Tactile Visions-Woven is an expanded conversation on our relationalities with materials; processes by which we engage them; histories implicated by them, as well as how we envision ourselves and our world through sartorial codes. South Africa has an immensely rich history of tactile arts – from beadwork to embroidery, leather work, quilts and blanket making to doilies and the weaving of baskets with telephone wires to the ability to decorate with ordinary steel pins. The exhibition is interested in how contemporary artists are using the language of these everyday tactilities to question a range of social issues that affect them as individuals and a world which seems perched on a precarious edge. At the same time, this act of using the ordinary is redefining the very terrain of what we associate as ‘fine art’ versus ‘craft’ and have categorised into ‘women’s art’, ‘popular culture’ and ‘fashion’, showing that these positions never had any place in our African lives or histories.

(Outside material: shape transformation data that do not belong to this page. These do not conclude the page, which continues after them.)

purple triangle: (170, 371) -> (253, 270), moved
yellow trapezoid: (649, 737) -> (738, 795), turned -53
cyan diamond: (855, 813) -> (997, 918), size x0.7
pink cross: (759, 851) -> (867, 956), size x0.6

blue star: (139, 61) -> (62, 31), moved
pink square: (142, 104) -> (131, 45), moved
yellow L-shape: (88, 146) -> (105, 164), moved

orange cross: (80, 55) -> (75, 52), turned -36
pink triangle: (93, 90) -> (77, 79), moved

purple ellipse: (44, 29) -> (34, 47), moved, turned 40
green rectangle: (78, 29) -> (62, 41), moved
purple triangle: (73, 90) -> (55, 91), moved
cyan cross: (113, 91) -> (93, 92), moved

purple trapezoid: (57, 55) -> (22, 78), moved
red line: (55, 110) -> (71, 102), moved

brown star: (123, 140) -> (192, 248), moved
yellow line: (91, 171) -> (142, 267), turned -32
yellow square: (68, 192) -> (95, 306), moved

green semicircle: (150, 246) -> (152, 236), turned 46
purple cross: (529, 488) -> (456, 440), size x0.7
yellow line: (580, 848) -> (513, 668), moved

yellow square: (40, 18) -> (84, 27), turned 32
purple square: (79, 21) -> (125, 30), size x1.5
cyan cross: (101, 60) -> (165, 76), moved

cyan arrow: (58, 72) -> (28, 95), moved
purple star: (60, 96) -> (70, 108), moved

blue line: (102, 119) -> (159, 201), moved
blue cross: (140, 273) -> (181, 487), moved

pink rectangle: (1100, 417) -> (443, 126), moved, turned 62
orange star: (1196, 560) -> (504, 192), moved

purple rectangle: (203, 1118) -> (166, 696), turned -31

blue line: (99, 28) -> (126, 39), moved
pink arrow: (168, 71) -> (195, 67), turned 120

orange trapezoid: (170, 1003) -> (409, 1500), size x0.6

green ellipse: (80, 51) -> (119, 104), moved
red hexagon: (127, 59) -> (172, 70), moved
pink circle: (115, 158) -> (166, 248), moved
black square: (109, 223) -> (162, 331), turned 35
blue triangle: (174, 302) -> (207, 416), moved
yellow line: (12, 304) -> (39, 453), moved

And so it is fascinating how the field of contemporary visual arts has become reconfigured at this intersection of the everyday and, sometimes, even the unspectacular. The exhibition presents works of established and emerging artists in dialogue with each other as they speak to similar narratives through a range of different subject positions, showing that our battles may seem different, but, indeed, our struggles are interconnected and, thus, so should our visions for a better world.  



About the curator:

Sharlene Khan is a South African visual artist who works in multi-media installations and performances which focus on the socio-political realities of a post-apartheid society and the intersectionality of race-gender-class. She uses masquerading as a postcolonial strategy to interrogate her South African heritage, as well as the constructedness of identity via rote education, art discourses, historical narratives and popular culture.


She has exhibited in the UK, Italy, France, Germany, South Africa, India, South Korea, Greece and has participated in various international conferences. Her writings on contemporary visual arts appears in journals, books, art catalogues and magazines including Art South Africa, Artthrob, Springerin, Manifesta, Contemporary-And, The Conversation Africa, Imbizo: International Journal of African Literary and African Studies. She has been a recipient of the Abe Bailey Travel Bursary (1998), the Rockefeller Bellagio Arts residency (2009) the Canon Collins/Commonwealth Scholarship (2011), the National Research Foundation Thutuka Grant for her 3 year project Art on our Mind (2017-2019), the Andrew Mellon Decolonial Turn Funds for her Decolonial AestheSis Creative Lab (2017-2018), the African Humanities Post-doctoral Fellowship (2017) and was runner-up winner in the Videokunst Preis Bremen video art award (2015).


She has been nominated twice for the South African Women in the Arts award and has received funding from the National Arts Council multiple times. She has published three books on her work: 'What I look like, What I feel like' (2009), 'I Make Art' (2017), 'When the moon waxes red. . . ' (2018). She is co-convenor of the African Feminisms (Afems) conference and the bi-weekly Black Feminist Killjoys Reading Group. She holds a PhD (Arts) from Goldsmiths, University of London and is currently Associate Professor at the Department of Fine Art at the Wits University, Johannesburg, South Africa.